We are a team from Orange, and we develop a platform called VaaS (for Voice as a Service). Our platform provides web APIs to easily create voice services like voice notification or interactive voice response application.
We joined the digital sustainable challenge with the idea of deploying digital sobriety in our day-to-day agile project, by setting up a continuous improvement loop on the energy footprint of our product.
Continuous improvement means continuous measurement…so we started by considering the question of the measure, and discovered that measuring the energy consumption of software was anything but obvious ! We have thus concentrated our efforts on the creation of a test bench to measure the energy consumption of our platform, that could be easily integrated in our CI/CD process.
First of all, we checked existing energy measurement tools. As hosting infrastructures currently offer little or no such tool support, we choose to use the PowerAPI toolkit, a software defined power meter, created by researchers at INRIA.
PowerAPI is a “software-defined power meter” that can estimate the power consumption of software in real-time, by extrapolating hardware performance counters exposed by the processor. PowerAPI offers the capability of measuring the power consumption of software running on a single machine, on a cluster of machines, or inside docker containers.
Then, we deployed PowerAPI on our test platform. As our product was already “docker ready”, we used the docker capabilities of PowerAPI to collect energy consumption data for all the containers of our infrastructure. We focused on measuring the consumption of a typical use case : sending a voice notification. We used our existing endurance tests that send message notifications at a given rate during a given time period. We run such tests at different rates while collecting the energy consumption during each test run.
In order to validate the approach, we compared the measures of the overall platform consumption delivered by PowerAPI with the measures delivered by a physical power meter. The comparison showed congruent results, thus making us confident on the pertinence of using the software defined power- meter for our test bench.
Measures and analysis
We used the measures produced by the test bench to analyze how the consumption evolves as the load increases and how it is distributes among the different containers.
Figure 1 shows the energy consumption of the different components measured with PowerAPI during a test run that issues an api call for a voice notification at a rate of 6 calls per second.

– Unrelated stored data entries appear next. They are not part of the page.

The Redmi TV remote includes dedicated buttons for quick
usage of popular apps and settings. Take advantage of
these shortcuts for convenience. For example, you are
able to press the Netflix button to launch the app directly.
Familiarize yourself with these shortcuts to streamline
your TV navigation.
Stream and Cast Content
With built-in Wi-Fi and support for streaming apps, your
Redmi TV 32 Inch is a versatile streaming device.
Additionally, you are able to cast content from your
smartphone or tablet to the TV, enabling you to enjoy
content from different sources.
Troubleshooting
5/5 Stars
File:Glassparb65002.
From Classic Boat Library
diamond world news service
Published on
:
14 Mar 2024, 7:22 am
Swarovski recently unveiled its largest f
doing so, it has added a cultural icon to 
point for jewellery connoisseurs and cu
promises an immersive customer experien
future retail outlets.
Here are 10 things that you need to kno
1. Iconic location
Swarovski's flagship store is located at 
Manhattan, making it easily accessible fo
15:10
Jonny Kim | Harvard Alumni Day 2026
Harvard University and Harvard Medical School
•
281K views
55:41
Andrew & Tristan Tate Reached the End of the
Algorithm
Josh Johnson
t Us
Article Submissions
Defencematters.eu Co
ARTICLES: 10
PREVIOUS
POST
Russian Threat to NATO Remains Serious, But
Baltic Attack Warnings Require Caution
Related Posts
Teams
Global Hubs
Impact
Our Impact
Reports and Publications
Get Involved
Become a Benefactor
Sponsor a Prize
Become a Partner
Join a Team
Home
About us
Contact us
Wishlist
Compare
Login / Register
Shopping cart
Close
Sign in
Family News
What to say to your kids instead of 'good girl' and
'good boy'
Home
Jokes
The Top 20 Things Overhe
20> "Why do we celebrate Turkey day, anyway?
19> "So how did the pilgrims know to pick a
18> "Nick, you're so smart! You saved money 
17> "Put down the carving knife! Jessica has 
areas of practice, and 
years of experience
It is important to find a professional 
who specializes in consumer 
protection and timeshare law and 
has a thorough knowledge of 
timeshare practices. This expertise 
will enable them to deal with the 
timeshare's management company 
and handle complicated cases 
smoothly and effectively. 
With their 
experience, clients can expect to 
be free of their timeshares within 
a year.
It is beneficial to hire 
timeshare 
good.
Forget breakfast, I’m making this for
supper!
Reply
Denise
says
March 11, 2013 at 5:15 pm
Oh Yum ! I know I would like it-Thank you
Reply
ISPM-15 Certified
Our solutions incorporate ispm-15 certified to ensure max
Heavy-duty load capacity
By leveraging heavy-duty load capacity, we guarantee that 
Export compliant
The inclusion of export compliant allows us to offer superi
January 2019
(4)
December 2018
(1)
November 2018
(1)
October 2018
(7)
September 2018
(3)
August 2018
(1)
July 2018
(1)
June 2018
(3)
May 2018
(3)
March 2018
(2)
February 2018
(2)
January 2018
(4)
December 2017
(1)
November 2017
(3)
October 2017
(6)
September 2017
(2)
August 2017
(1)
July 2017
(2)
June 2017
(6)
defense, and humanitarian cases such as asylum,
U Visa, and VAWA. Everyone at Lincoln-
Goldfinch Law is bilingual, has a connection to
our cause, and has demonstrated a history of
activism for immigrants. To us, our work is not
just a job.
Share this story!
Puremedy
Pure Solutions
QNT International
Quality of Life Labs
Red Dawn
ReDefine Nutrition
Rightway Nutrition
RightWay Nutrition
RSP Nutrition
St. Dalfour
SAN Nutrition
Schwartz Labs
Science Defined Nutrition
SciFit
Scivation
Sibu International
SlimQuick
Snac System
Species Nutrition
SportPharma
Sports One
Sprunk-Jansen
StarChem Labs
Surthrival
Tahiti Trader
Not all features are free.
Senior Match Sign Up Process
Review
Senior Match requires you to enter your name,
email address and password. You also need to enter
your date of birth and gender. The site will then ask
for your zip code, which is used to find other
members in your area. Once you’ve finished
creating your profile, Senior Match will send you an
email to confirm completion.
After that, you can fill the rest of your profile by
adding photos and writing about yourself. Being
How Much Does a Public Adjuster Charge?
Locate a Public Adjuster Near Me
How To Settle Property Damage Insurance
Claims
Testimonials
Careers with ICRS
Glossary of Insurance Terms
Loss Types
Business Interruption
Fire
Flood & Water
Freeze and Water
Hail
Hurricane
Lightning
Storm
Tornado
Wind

The analysis of this measures allowed us to identify the most consuming components : the two telephony servers whose consumption is depicted in green. On the other hand, the servers exposing the rest API, whose consumption is depicted in yellow, have a much lower consumption. Thus, the efforts for improving the energy efficiency should on the telephony component.
We also considered how energy consumption of a single call evolves as platform load increases. As the green curve in figure 2 shows, when the platform handles more calls the consumption of each call in joules  decreases up to a point when the platforms gets overloaded. At this point the failure rate (shown by red curve) starts to raise, causing the consumption by succeeding to raise as well.
We conclude that the optimum platform load from the consumption point of view is just before errors start to appear (the lowest point in the green curve). This suggests another direction for energy efficiency improvement, which is to increase the number of calls the platform can handle (without increasing its resources ! )
The test bench can now be integrated in to our agile process cycle for two purposes :
- verify that the consumption does not increase throughout the evolution of product.
- validate the effectiveness of the optimization efforts.
Thanks to the measurements, we now have an order of magnitude of the energy consumption of a use case in our platform. A further step is to complete this measure with the cost of the use case beyond the core platform, integrating the costs of data transfers between the API users and the platform as well as the cost of the telephone calls on the mobile / fix network. The end to en measure would allow to calculate an ‘energy tag’ for our API, and to determine whether there are other areas of energy efficiency improvement to address.
 One joule is defined by work required to produce one watt of power for one second. For example, it represents the amount of electricity required to light a 1 W LED for 1 s.